On December 27, 2013, more than 1.3 million Americans lost their extended unemployment benefits, an emergency measure funded by the federal government to allow the long-term jobless to continue collecting benefits after the expiration of their home state's program. While state benefits generally end after 26 weeks, the crisis-era extension program, in effect since 2008, allows the benefits' timeline to stretch to somewhere between 54 and 73 weeks.


Senate Democrats plan to vote on a program renewal when Congress reconvenes on Monday, but House Republicans may vote down such a proposal, claiming that the cost is too high. Not extending the program, however, could have detrimental effects not only on hundreds of thousands of American families, but on a still-unstable economy, some analysts say.

Long-term jobless will suffer
The average monthly payment of $1,166 will be sorely missed by those who lost their benefits this past Saturday, but that's only part of the picture. According to the Democratic members of the congressional Ways and Means Committee, close to 72,000 additional persons will drop off the benefit rolls each week until mid-2014. This adds up to an astounding 1.9 million people -- on top of the current 1.3 million -- who will face life without a job or unemployment benefits by the end of June.

That's well over 3 million families that could be pushed into poverty, with states that were hard-hit by the recession leading the way. In California alone, nearly 540,000 will be left without that backstop, with another 260,000 in New York, and almost 180,000 in New Jersey.
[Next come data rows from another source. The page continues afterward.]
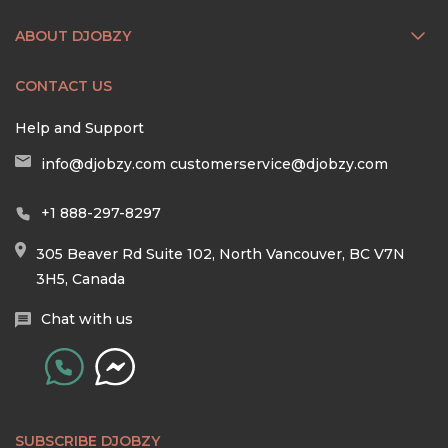
ABOUT DJOBZY
CONTACT US
Help and Support
info@djobzy.com
customerservice@djobzy.com
+1 888-297-8297
305 Beaver Rd Suite 102, North Vancouver, BC V7N
3H5, Canada
Chat with us
SUBSCRIBE DJOBZY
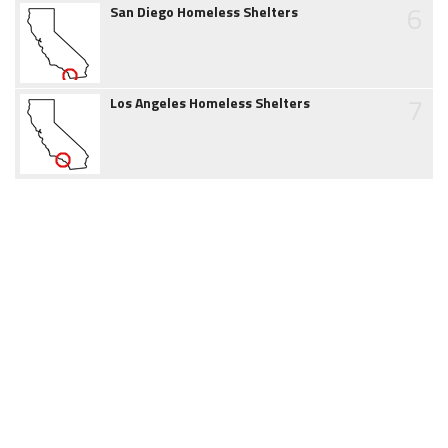
6
San Diego Homeless Shelters
7
Los Angeles Homeless Shelters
A body blow to a recovering economy
The personal suffering will be terrible enough, but the damage to the fragile economy is sure to cause further disruption. Monthly stipends are recycled back into the economy as recipients buy the necessities of everyday life. Preserving that cash infusion, despite the cost of the program, could increase the country's gross domestic product by 0.2% this year, while adding another 200,000 jobs. 

Another problem involves the unemployment rate, which could drop by 0.5% as the long-term jobless are no longer counted as "looking for work." A similar scenario occurred last year in North Carolina, when 170,000 people lost jobless benefits in a bid to cut state costs. The state's unemployment rate dropped quickly to 7.4% from 8.8% as those people were no longer considered unemployed.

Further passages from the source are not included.